I believe that there is a God and He loves me and cares about me. I grew up in a Christian household and have learned about God since before I can remember. I'd always known about God, but I had never felt a personal connection with Him. In seventh grade, I experienced horrible cramps, excessive bleeding, and abnormally long periods. I was taken to the hospital twice and the doctors were seriously considering a blood transfusion. No medicine seemed to work. Believe me; I took everything from birth control pills to Chinese herbal medicine. God healed me like He healed the woman in the Bible who believed that she would be cured of a similar problem if she touched Jesus' robe. But this story is more my parents' testimony than my own. God used me as a tool to soften their hearts. I've never told this story to anyone and became embarrassed when my parents told it. In fact, I feel a little embarrassed including such personal information, so forgive me if it seems a little rushed. Last night, when I was lying in bed, I remembered that I wanted to write an I Believe essay. After discarding many potential beliefs, I realized that my testimony would be the best belief. Although this miracle is not the central part of my testimony, I feel that my testimony would be incomplete without mentioning it and that God wanted me to overcome my embarrassment.

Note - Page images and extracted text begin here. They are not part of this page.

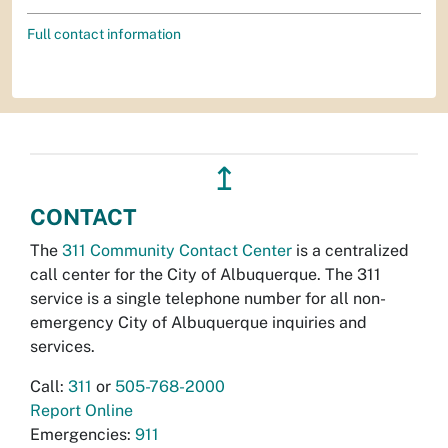
Full contact information
↥
CONTACT
The
311 Community Contact Center
is a centralized
call center for the City of Albuquerque. The 311
service is a single telephone number for all non-
emergency City of Albuquerque inquiries and
services.
Call:
311
or
505-768-2000
Report Online
Emergencies:
911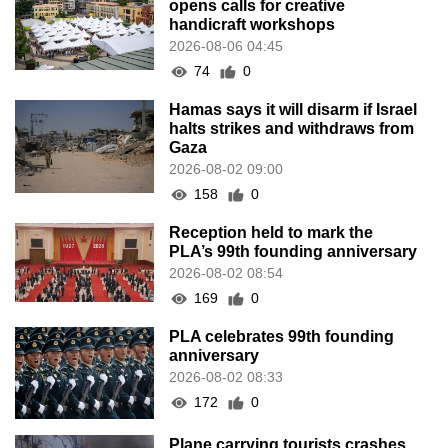
opens calls for creative
handicraft workshops
2026-08-06 04:45
74
0
Hamas says it will disarm if Israel
halts strikes and withdraws from
Gaza
2026-08-02 09:00
158
0
Reception held to mark the
PLA’s 99th founding anniversary
2026-08-02 08:54
169
0
PLA celebrates 99th founding
anniversary
2026-08-02 08:33
172
0
Plane carrying tourists crashes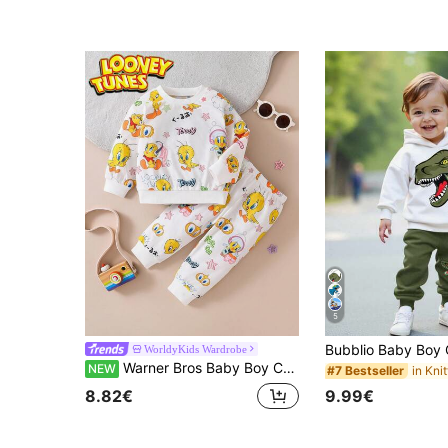
5
WorldyKids Wardrobe
Warner Bros Baby Boy Cartoon Print Sweatshirt & Pants Set, Casual Daily Outfit
NEW
#7 Bestseller
9.99€
8.82€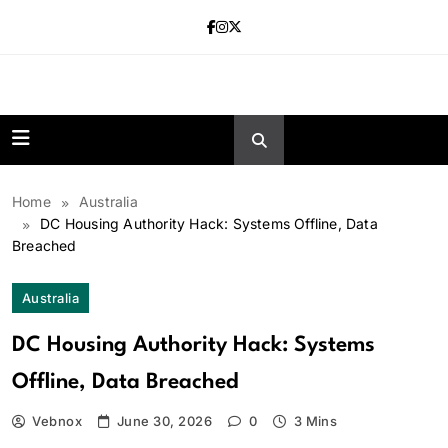
Skip
to
content
news.vebnox.
Home
Australia
DC Housing Authority Hack: Systems Offline, Data
Breached
Australia
DC Housing Authority Hack: Systems
Offline, Data Breached
Vebnox
June 30, 2026
0
3 Mins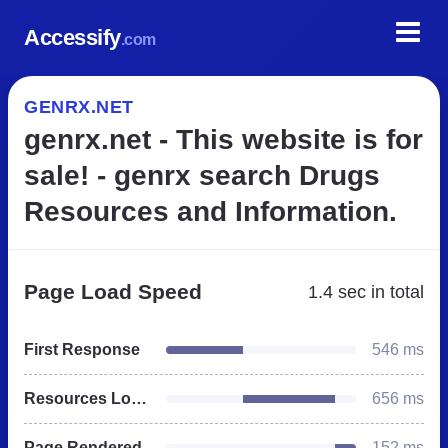
Accessify
.com
GENRX.NET
genrx.net - This website is for
sale! - genrx search Drugs
Resources and Information.
Page Load Speed
1.4 sec
in total
First Response
546 ms
Resources Loaded
656 ms
Page Rendered
152 ms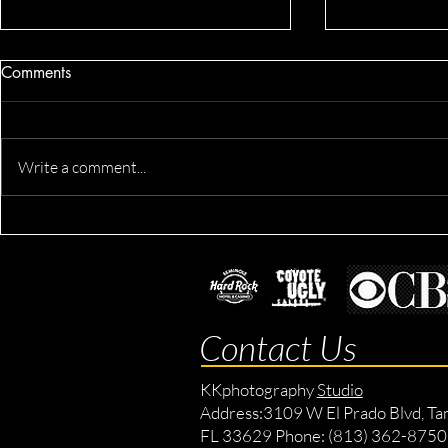
Comments
Write a comment...
Derik's Business & Fitness
Fit Morgan'
Session
Location Ses
Lifestyle Ses
Contact Us
KKphotography
Studio
Address:
3109 W El Prado Blvd, Ta
FL 33629 Phone: (813) 362-8750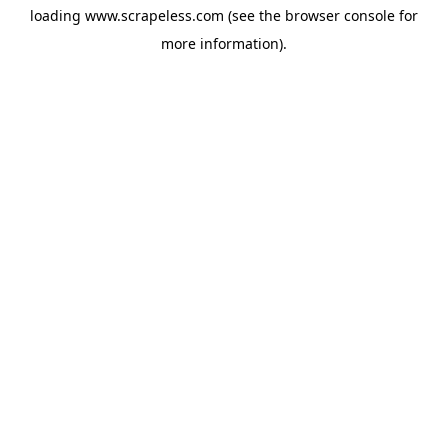
loading
www.scrapeless.com
(see the
browser console
for
more information).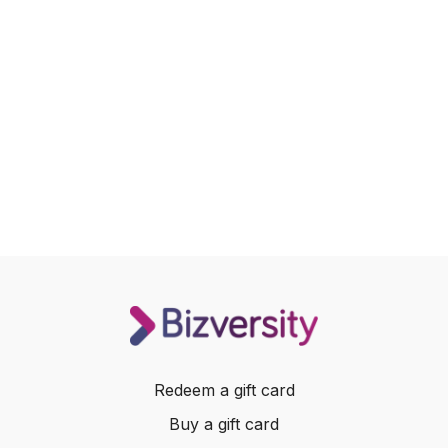
Redeem a gift card
Buy a gift card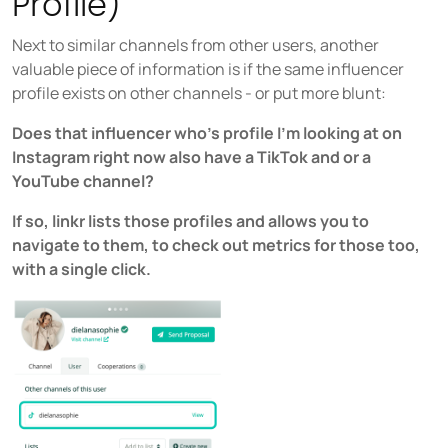
Profile)
Next to similar channels from other users, another
valuable piece of information is if the same influencer
profile exists on other channels - or put more blunt:
Does that influencer who’s profile I'm looking at on
Instagram right now also have a TikTok and or a
YouTube channel?
If so, linkr lists those profiles and allows you to
navigate to them, to check out metrics for those too,
with a single click.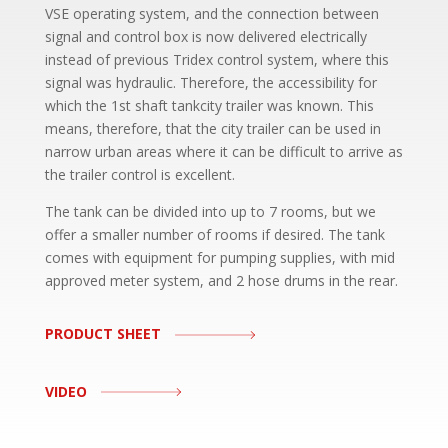
VSE operating system, and the connection between
signal and control box is now delivered electrically
instead of previous Tridex control system, where this
signal was hydraulic. Therefore, the accessibility for
which the 1st shaft tankcity trailer was known. This
means, therefore, that the city trailer can be used in
narrow urban areas where it can be difficult to arrive as
the trailer control is excellent.
The tank can be divided into up to 7 rooms, but we
offer a smaller number of rooms if desired. The tank
comes with equipment for pumping supplies, with mid
approved meter system, and 2 hose drums in the rear.
PRODUCT SHEET
VIDEO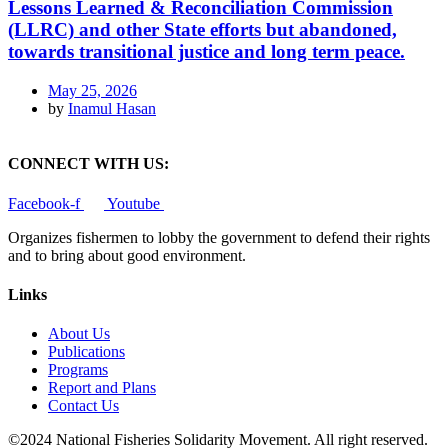
Lessons Learned & Reconciliation Commission
(LLRC) and other State efforts but abandoned,
towards transitional justice and long term peace.
May 25, 2026
by
Inamul Hasan
CONNECT WITH US:
Facebook-f
Youtube
Organizes fishermen to lobby the government to defend their rights
and to bring about good environment
.
Links
About Us
Publications
Programs
Report and Plans
Contact Us
©2024 National Fisheries Solidarity Movement. All right reserved.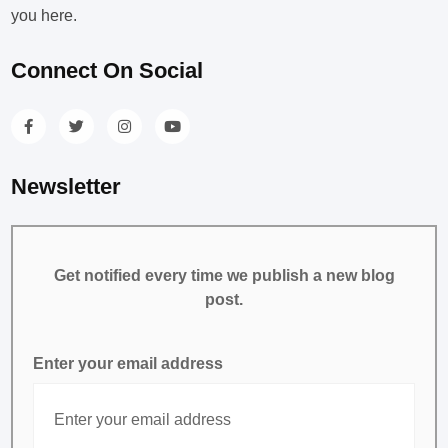
you here.
Connect On Social
Newsletter
Get notified every time we publish a new blog
post.
Enter your email address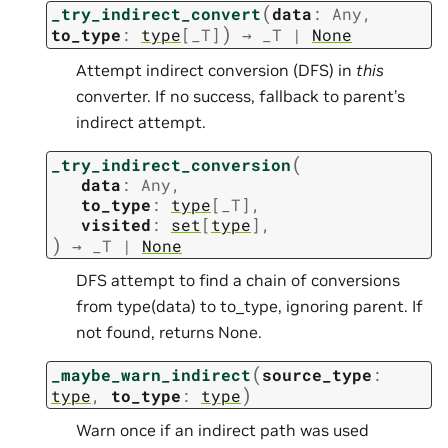
(
_try_indirect_convert
data
:
Any
,
)
to_type
:
type
[
_T
]
→
_T
|
None
Attempt indirect conversion (DFS) in
this
converter. If no success, fallback to parent’s
indirect attempt.
(
_try_indirect_conversion
data
:
Any
,
to_type
:
type
[
_T
]
,
visited
:
set
[
type
]
,
)
→
_T
|
None
DFS attempt to find a chain of conversions
from type(data) to to_type, ignoring parent. If
not found, returns None.
(
_maybe_warn_indirect
source_type
:
)
type
,
to_type
:
type
Warn once if an indirect path was used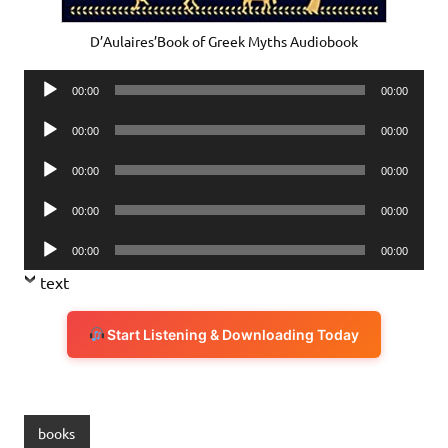
D’Aulaires’Book of Greek Myths Audiobook
Audio
00:00
00:00
Player
Audio
00:00
00:00
Player
Audio
00:00
00:00
Player
Audio
00:00
00:00
Player
Audio
00:00
00:00
Player
text
Start Listening & Downloading Today
books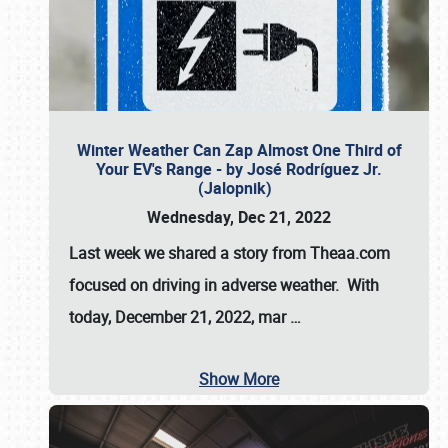
Winter Weather Can Zap Almost One Third of
Your EV's Range - by José Rodríguez Jr.
(Jalopnik)
Wednesday, Dec 21, 2022
Last week we shared a story from Theaa.com
focused on driving in adverse weather. With
today, December 21, 2022, mar
…
Show More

God understands me. He knows that I will forget a large, but instantaneous miracle. My relationship with God has always been on and off. When I need help, or after a retreat, I'll actively seek God and His will. Then the problem goes away and the euphoria fades and my prayers become shorter and more perfunctory. I needed a reminder that God is always with me, not just when I need help. God's not a soda machine. I can't just pop in a prayer and expect to receive a miracle. I've always known this concept in theory, but I become lazy and regress into one of my "off" periods.

It's odd that after such a miraculous event, I remember a seemingly insignificant occurrence so well. During one of my "off" periods, I had read about God speaking to people in the Bible. I thought, a little resentfully, how God never directly spoke to me. When I was praying, I asked God to speak to me. I paused, listening hard, hoping for a reply. To my surprise, I heard one. I heard the normally muffled chirping of crickets loud and clear. I realized that every day I hear the voice of the Creator, but I'm just too focused on other things to truly hear Him. Now, whenever I feel frustrated, I quiet my heart and listen for the quiet chirping of crickets. It reminds me that God is with me and will take care of me. Even though I still have "off" periods, I find hope in the quiet crickets' song that God is in control.

This is what I believe.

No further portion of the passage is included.